Il attendait la fin. Le limier débûcha, puis les chiens de tête apparurent, et puis toute la meute. Aktéon les toisa du haut de sa prodigieuse stature. Mais, à sa vue, ils se mirent en cercle autour de lui, dans l’eau, et restèrent là, sans plus bouger ni donner de la voix. Et en l’apercevant, les premiers cavaliers s’arrêtèrent aussi, brusquement, à la lisière de la forêt, le cor aux lèvres ou l’arc tendu, sans que la sonnerie éclatât, sans que le dard fût décoché. Car l’animal forcé leur était surprenant, dressé dans l’or du crépuscule contre la nuit bleue des sapins, neigeux, colossal, hautain, et les ronces de ses bois lui tressant le plus fastueux diadème.
Soudain, il y eut un froissement de branches écartées ; un palefroi hennit ; des armes s’entre-choquèrent ; et le Veneur lui-même surgit de la forêt. Mais lui, seul entre tous, ne sembla point émerveillé.
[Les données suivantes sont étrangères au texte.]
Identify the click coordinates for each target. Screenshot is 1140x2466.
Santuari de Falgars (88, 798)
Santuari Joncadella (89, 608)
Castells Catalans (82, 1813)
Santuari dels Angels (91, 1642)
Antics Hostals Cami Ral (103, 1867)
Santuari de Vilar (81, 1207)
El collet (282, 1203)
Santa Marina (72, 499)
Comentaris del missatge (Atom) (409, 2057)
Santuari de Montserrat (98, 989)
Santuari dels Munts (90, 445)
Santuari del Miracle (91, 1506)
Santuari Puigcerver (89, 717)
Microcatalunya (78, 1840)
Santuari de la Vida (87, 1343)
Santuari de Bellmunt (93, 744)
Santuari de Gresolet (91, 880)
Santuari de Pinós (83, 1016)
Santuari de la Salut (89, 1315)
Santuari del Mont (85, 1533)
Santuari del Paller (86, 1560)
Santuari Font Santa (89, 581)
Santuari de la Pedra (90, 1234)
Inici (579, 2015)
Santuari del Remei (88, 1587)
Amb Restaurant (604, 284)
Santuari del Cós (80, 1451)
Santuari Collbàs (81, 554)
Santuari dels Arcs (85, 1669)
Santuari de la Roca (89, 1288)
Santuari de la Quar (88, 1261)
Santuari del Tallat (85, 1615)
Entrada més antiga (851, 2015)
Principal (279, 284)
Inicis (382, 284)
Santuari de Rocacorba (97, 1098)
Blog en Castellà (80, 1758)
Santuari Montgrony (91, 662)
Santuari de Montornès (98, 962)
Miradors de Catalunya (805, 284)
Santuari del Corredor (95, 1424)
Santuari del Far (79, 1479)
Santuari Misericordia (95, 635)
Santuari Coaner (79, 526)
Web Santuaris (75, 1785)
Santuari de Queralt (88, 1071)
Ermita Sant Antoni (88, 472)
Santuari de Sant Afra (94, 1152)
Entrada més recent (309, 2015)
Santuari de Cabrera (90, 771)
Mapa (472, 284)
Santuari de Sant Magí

Il cria des insultes aux chiens et des railleries aux valets, puis sauta de cheval, et fouilla dans son carquois…
Alors, Aktéon sentit une lumière s’allumer sur sa tête, au milieu de la grande couronne d’épines ; et, baissant le front vers l’eau paisible et mirante, il vit, au reflet de la lumière, que c’était une croix flamboyante.
L’être miraculeux n’en sut pas davantage ; car il s’affaissa, mort enfin, comprenant par là que les Paroles s’étaient accomplies jusqu’à la dernière, et que désormais tout chasseur allait renier son antique patronne…, mais sans avoir contemplé le Veneur prosterné devant lui, et sans apprendre que c’était là le comte Hubert, qui fut évêque de Liège, — et saint.